If I just did the 2 longer pieces wouldn’t it look funny when the leaf was in?
Would it look odd if I added the Bread Board ends to the leaf as it is so short?
The lengths would not increase if the Bread Board ends are added. I’m thinking the Bread Board ends will help keep the top from warping or twisting. Thanks in advance for your advice.
Replies
Which way are you running the grain on the table? Which way on the leaf?
I am running the boards length wise, the boards will be 30” and 18” long minus the Bread Board if installed.
A visual of leaves in that vain. Not sure if this qualifies as a bread board edge, but it has that look. The leaves are 14" each.
I like a big table with breadboard ends. If you can grain match the two large sections as continious boards it will look great. If you are only putting in the center leaf occasionally worry more about building it to stay flat in storage than for what it looks like. ...just my opinion.

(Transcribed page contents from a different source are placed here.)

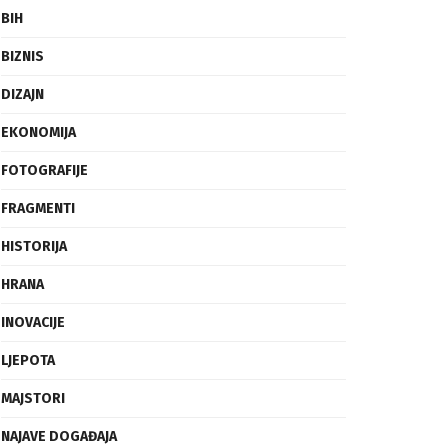
BIH
BIZNIS
DIZAJN
EKONOMIJA
FOTOGRAFIJE
FRAGMENTI
HISTORIJA
HRANA
INOVACIJE
LJEPOTA
MAJSTORI
NAJAVE DOGAĐAJA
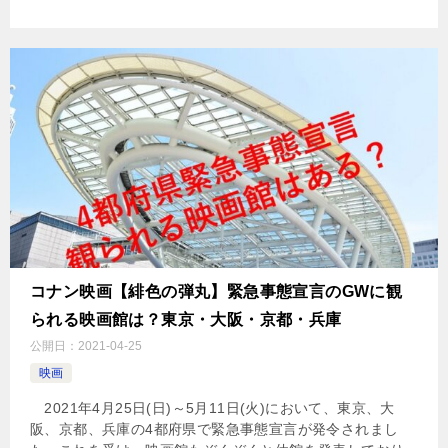
コナン映画【緋色の弾丸】緊急事態宣言のGWに観
られる映画館は？東京・大阪・京都・兵庫
公開日：
2021-04-25
映画
2021年4月25日(日)～5月11日(火)において、東京、大
阪、京都、兵庫の4都府県で緊急事態宣言が発令されまし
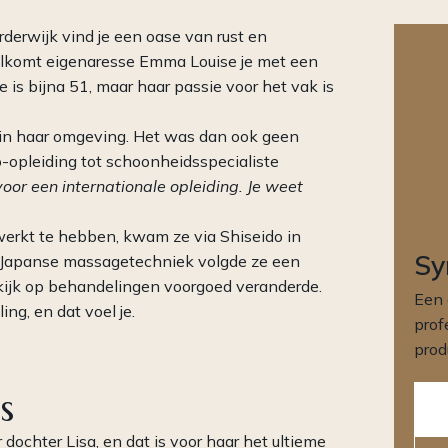
derwijk vind je een oase van rust en
welkomt eigenaresse Emma Louise je met een
is bijna 51, maar haar passie voor het vak is
n in haar omgeving. Het was dan ook geen
o-opleiding tot schoonheidsspecialiste
voor een internationale opleiding. Je weet
ewerkt te hebben, kwam ze via Shiseido in
Sy
e Japanse massagetechniek volgde ze een
 kijk op behandelingen voorgoed veranderde.
Een 
ng, en dat voel je.
prof
prod
s
dochter Lisa, en dat is voor haar het ultieme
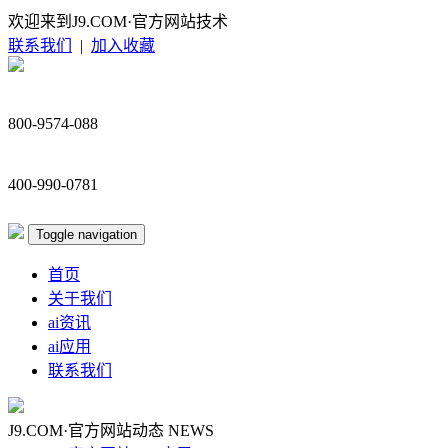
欢迎来到J9.COM·官方网站技术
联系我们
|
加入收藏
800-9574-088
400-990-0781
Toggle navigation
首页
关于我们
ai资讯
ai应用
联系我们
J9.COM·官方网站动态
NEWS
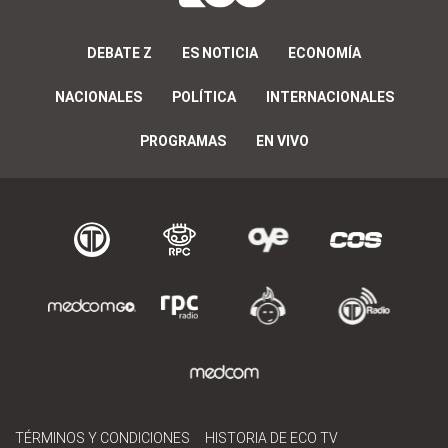
DEBATE Z
ES NOTICIA
ECONOMÍA
NACIONALES
POLÍTICA
INTERNACIONALES
PROGRAMAS
EN VIVO
TÉRMINOS Y CONDICIONES
HISTORIA DE ECO TV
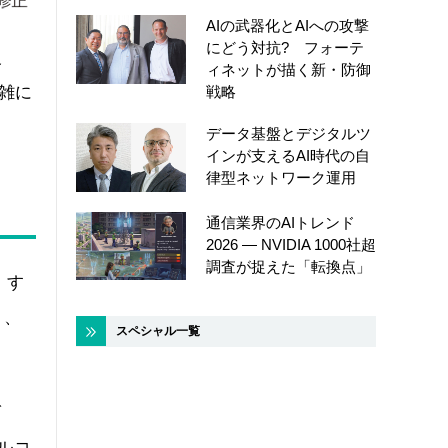
AIの武器化とAIへの攻撃
にどう対抗? フォーテ
反
ィネットが描く新・防御
戦略
雑に
データ基盤とデジタルツ
インが支えるAI時代の自
律型ネットワーク運用
通信業界のAIトレンド
2026 ― NVIDIA 1000社超
調査が捉えた「転換点」
）す
り、
スペシャル一覧
ば
ルコ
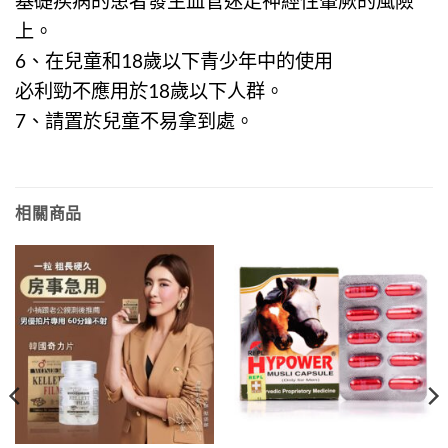
基礎疾病的患者發生血管迷走神經性暈厥的風險
上。
6、在兒童和18歲以下青少年中的使用
必利勁
不應用於18歲以下人群。
7、請置於兒童不易拿到處。
相關商品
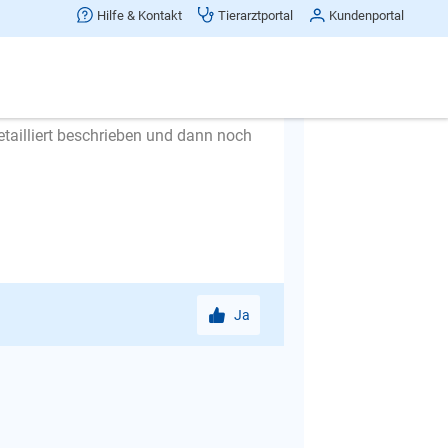
Hilfe & Kontakt
Tierarztportal
Kundenportal
takte geknüpft.
etailliert beschrieben und dann noch
Ja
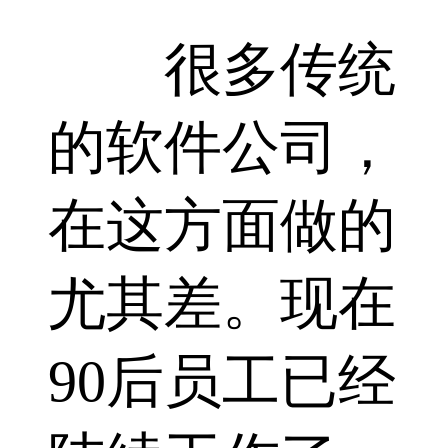
很多传统
的软件公司，
在这方面做的
尤其差。现在
90后员工已经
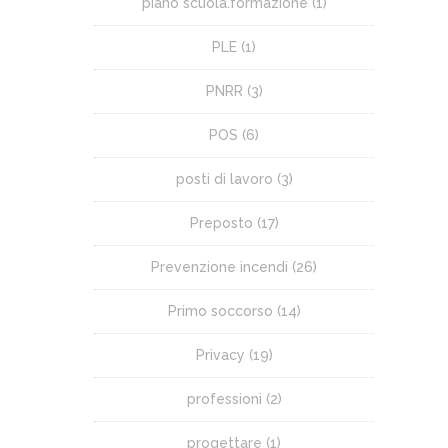
piano scuola.formazione
(1)
PLE
(1)
PNRR
(3)
POS
(6)
posti di lavoro
(3)
Preposto
(17)
Prevenzione incendi
(26)
Primo soccorso
(14)
Privacy
(19)
professioni
(2)
progettare
(1)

My experience tells me that you are making a mistake to run the grain the direction you said. In particular, a red oak board 18" long and 40"wide will be very unstable, and prone to breaking if there is ever any force on it. It won't stay flat with seasonal humidity changes, and will likely split if you do try to flatten it out. The other problem is that, depending on the winter vs summer humidity in the table's future environment, it could change width by over 1/2" between summer and winter. I made a red oak end table that was 15" wide, with bread board ends. In the summer the ends were flush; in the winter the breadboard ends projected 1/8" at each end (1/4" total shrinkage.) You are potentially looking at over twice that. And, given that the leaf will be more or less sitting on the extension slides, there won't be any way to keep it flat.
The best way to build the table is to run the grain across the width, and use battens in line with the extension slides to keep it from cupping. Then use matching battens underneath the leaf. You don't say what the leg structure underneath the top will be, but 1" thick red oak (especially if it is nominally 1" and is actually thinner) won't extend all that far without needing support.